• [Work instruction] All entries below must be retyped exactly, though pictures are to be skipped.

• [Records for processing]
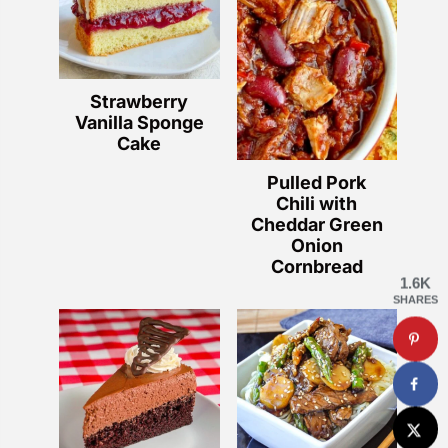
Strawberry
Vanilla Sponge
Cake
Pulled Pork
Chili with
Cheddar Green
Onion
Cornbread
1.6K
SHARES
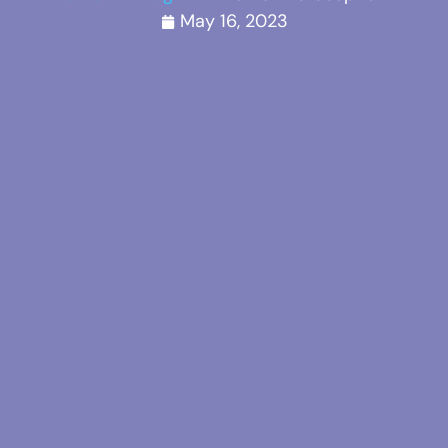
May 16, 2023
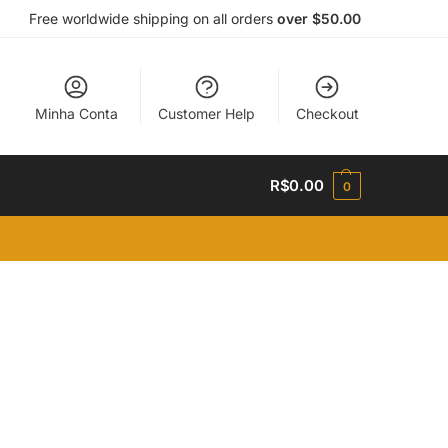
Free worldwide shipping on all orders
over $50.00
Minha Conta
Customer Help
Checkout
R$
0.00
0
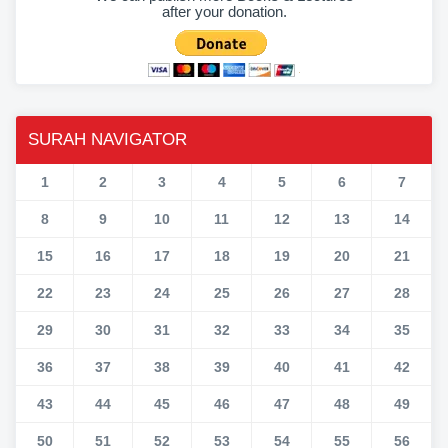
after your donation.
SURAH NAVIGATOR
1
2
3
4
5
6
7
8
9
10
11
12
13
14
15
16
17
18
19
20
21
22
23
24
25
26
27
28
29
30
31
32
33
34
35
36
37
38
39
40
41
42
43
44
45
46
47
48
49
50
51
52
53
54
55
56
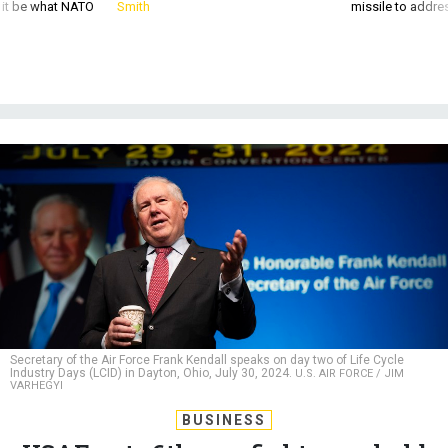
d it be what NATO
Smith
missile to addre
Secretary of the Air Force Frank Kendall speaks on day two of Life Cycle
Industry Days (LCID) in Dayton, Ohio, July 30, 2024.
U.S. AIR FORCE / JIM
VARHEGYI
BUSINESS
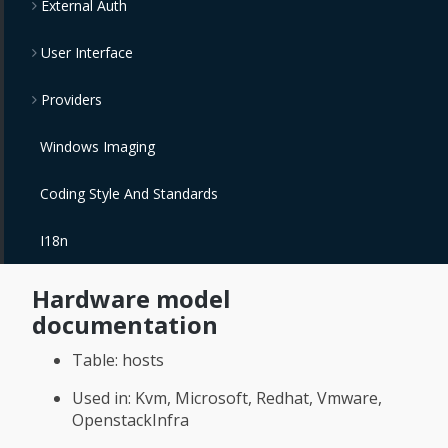
External Auth
User Interface
Providers
Windows Imaging
Coding Style And Standards
I18n
Hardware model
documentation
Table: hosts
Used in: Kvm, Microsoft, Redhat, Vmware,
OpenstackInfra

• [Solution to the problem]
Strawberry
Vanilla Sponge
Cake
Pulled Pork
Chili with
Cheddar Green
Onion
Cornbread
1.6K
SHARES
May 16, 2023
Free worldwide shipping on all orders
over $50.00
Minha Conta
Customer Help
Checkout
R$
0.00
0
after your donation.
SURAH NAVIGATOR
1
2
3
4
5
6
7
8
9
10
11
12
13
14
15
16
17
18
19
20
21
22
23
24
25
26
27
28
29
30
31
32
33
34
35
36
37
38
39
40
41
42
43
44
45
46
47
48
49
50
51
52
53
54
55
56
d it be what NATO
Smith
missile to addre
Secretary of the Air Force Frank Kendall speaks on day two of Life Cycle
Industry Days (LCID) in Dayton, Ohio, July 30, 2024.
U.S. AIR FORCE / JIM
VARHEGYI
BUSINESS
External Auth
User Interface
Providers
Windows Imaging
Coding Style And Standards
I18n
Hardware model
documentation
Table: hosts
Used in: Kvm, Microsoft, Redhat, Vmware,
OpenstackInfra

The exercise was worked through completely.